Greenpeace campaigner Rampati Kumar (R) addresses the media during a press confrennce in New Delhi, 09 May 2006. Greenpeace expressed appreciation for the French Government's plan to find a solution to fully dismantle the French warship Clemenceau before 2008 and also drew attention to the imminent docking of highly toxic cruise liner SS France a.k.a SS Norway which is carrying 900 tonnes of asbestos. Photo courtesy of Manan Vatsyayana and AFP.
by Penny MacRae
New Delhi (AFP) May 10, 2006
A former passenger liner laden with asbestos is headed for India to be broken up for scrap, Greenpeace warned Tuesday, just months after it started an environmental row over the French warship Clemenceau.

Greenpeace said the ship could be even more toxic than the Clemenceau, which the French government recalled in February after plans to scrap it in India sparked controversy.

The 11-storey liner, originally launched in 1960 as the SS France, was once one of the most glamorous passenger ships on the seas.

It was expected to reach Indian territorial waters between May 20 and May 23 and would be dismantled in western India at the Alang shipbreaking yard, the world's largest, Greenpeace spokesman Ramapati Kumar told reporters.

"It's as big a danger to workers' health as the Clemenceau or more so," said Kumar.

The ship contained more than 900 tonnes of asbestos and other cancer-causing materials such as polychlorinated biphenyls (PCBs) and heavy metals, he said.

There was no immediate comment from the Indian environment ministry.

But Girish Luthra, chairman of Gujarat Enviro Protection and Infrastructure, a private firm which would be involved in any clean-up work, said breaking up the liner would bring 2,000 badly needed jobs to the yard.

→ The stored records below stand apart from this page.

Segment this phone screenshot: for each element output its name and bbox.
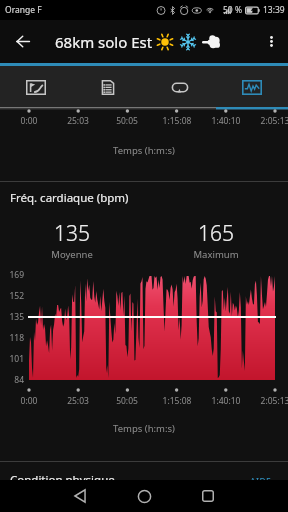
button[interactable]: More options <box>254 20 288 63</box>
staticText: 0:00 <box>6 395 52 406</box>
button[interactable]: Recent apps <box>186 480 230 512</box>
staticText: 118 <box>2 332 24 344</box>
staticText: 84 <box>2 374 24 386</box>
staticText: 169 <box>2 269 24 281</box>
staticText: 1:15:08 <box>154 115 200 126</box>
button[interactable]: Back <box>0 20 46 63</box>
staticText: 50:05 <box>104 395 150 406</box>
staticText: Maximum <box>176 248 256 261</box>
staticText: 135 <box>2 311 24 323</box>
staticText: Temps (h:m:s) <box>89 422 199 435</box>
button[interactable]: Home <box>122 480 166 512</box>
staticText: 1:40:10 <box>203 115 249 126</box>
staticText: 152 <box>2 290 24 302</box>
staticText: 135 <box>42 219 102 247</box>
staticText: AIDE <box>250 476 272 488</box>
staticText: 13:39 <box>263 4 285 16</box>
staticText: 25:03 <box>55 115 101 126</box>
button[interactable]: Back <box>58 480 102 512</box>
staticText: 25:03 <box>55 395 101 406</box>
staticText: 1:40:10 <box>203 395 249 406</box>
button[interactable]: Details <box>72 66 144 110</box>
button[interactable]: Laps <box>144 66 216 110</box>
staticText: 101 <box>2 353 24 365</box>
staticText: 68km solo Est <box>55 32 153 52</box>
staticText: 50 % <box>223 4 242 16</box>
staticText: 2:05:13 <box>252 115 288 126</box>
staticText: Moyenne <box>32 248 112 261</box>
button[interactable]: Charts <box>216 66 288 110</box>
staticText: Temps (h:m:s) <box>89 144 199 157</box>
button[interactable]: Condition physique <box>0 462 288 480</box>
staticText: 0:00 <box>6 115 52 126</box>
staticText: Condition physique <box>10 472 115 488</box>
staticText: Orange F <box>5 4 42 16</box>
staticText: 165 <box>186 219 246 247</box>
staticText: 50:05 <box>104 115 150 126</box>
staticText: Fréq. cardiaque (bpm) <box>10 190 129 206</box>
staticText: 2:05:13 <box>252 395 288 406</box>
staticText: 1:15:08 <box>154 395 200 406</box>
button[interactable]: Map <box>0 66 72 110</box>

"If any ship has asbestos or anything, that will be found only when it's broken and will be managed at a waste facility," he said.

France ordered the Clemenceau home after India's Supreme Court barred it from entering its territorial waters over pollution fears. The French government said it contained 45 tonnes of asbestos while the company which helped in its initial decontamination said the figure was nearer 500 to 1,000 tonnes.

The SS France was renamed the SS Norway and later Blue Lady after being sold by its French owners in 1979.

It was turned away by Bangladesh in February on the grounds that it was too toxic to be dismantled there.

The fate of the 315-metre (1,035-foot) vessel, the last purpose-built ocean liner ever made, has been the topic of speculation since it suffered a 2003 boiler explosion in Miami that killed eight crew members.

The Greenpeace spokesman said the ship set out from Port Klang in Malaysia on May 6 under tow after being sold to Indian shipbreakers by Malaysian owners, Star Cruises.

Greenpeace estimated a sale price of 17 million dollars based on a 46,000 deadweight tonnage. Last February a Bangladeshi scrap merchant said he bought the vessel for 12 million dollars but had not made payment due to currencies problems.

Greenpeace says one in four workers in Alang could expect to contract cancer from workplace poisons. Many have died on the job from exploding gases and falling steel plates and other objects due to lax enforcement of safety rules, it said.